Falido e ameaçado por meio mundo, se refugiou nesse vale, que mais parece um cu atolado de bananas. Um alqueire de terra não vale nada e uma tonelada de banana menos ainda. Mas é possível sobreviver e comprar um pouco de vodca. Obviamente, Marco não mexe um dedo, os vizinhos é que retiram as frutas, carregam o caminhão e vendem o produto. Em troca, ele paga uma mixaria e deixe toda aquela molecada brincar na sua casa.

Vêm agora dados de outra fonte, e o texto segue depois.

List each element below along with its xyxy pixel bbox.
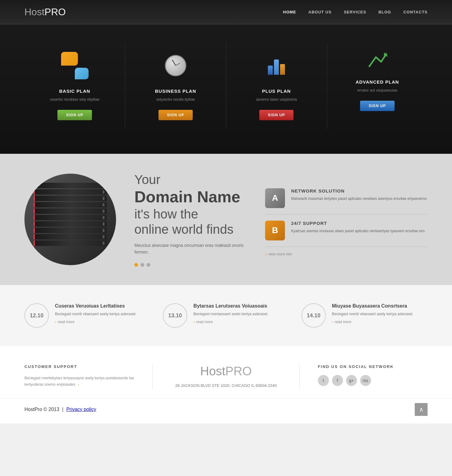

Ele coça uma picada de pernilongo em seu calcanhar pálido e sente algo de errado. Uma vibração estranha, um mau pressentimento, uma nuvem de negatividade se aproximar. Logo tudo se reduz ao ronco de um carro velho se aproximando na estrada. Um Chevete marrom despedaçado para em frente a sua casa e um silêncio insano se faz quando seu motor se desliga. Lá de dentro brotam dois sujeitos, pálidos e sonolentos. Semblantes cerrados, devido ao Sol rasteiro nos olhos. Um parecia perdido e curioso, e olhava ao seu redor, vagaroso e confuso. O outro parecia mortalmente sério, sabia onde estava e quem devia procurar. Seus olhos se encontraram com as lentes empoeiradas de Marco, que viu nos olhos do filho a fúria pesarosa de alguém que não queria estar aqui, mas não teve escolha. E logo ficou claro que a presença de Enrico se devia únicamente a um anúncio fúnebre. Os dois jovens se postaram em frente ao velho, e mutuamente sentiram o cheiro de vodca que os três carregavam. Pai e filho tinham o mesmo hábito, pensou Gabriel, inebriado. E como dois mensageiros infaustos, eles ali ficaram, sem dizer uma palavra. Provavelmente a mãe dele, pensou Marco, mas não, não era isso, ele sabia. Então o olhar incendiário de Enrico baixou triste para o chão, do jeito que só uma pessoa seria capaz de fazer, logo percebeu seu pai. E em meio às crianças caladas e intimidadas por aqueles dois estranhos, Marco colocou as mãos sob suas lentes sujas e tentou segurar suas lágrimas. E aquele que menos merecia, estava morto.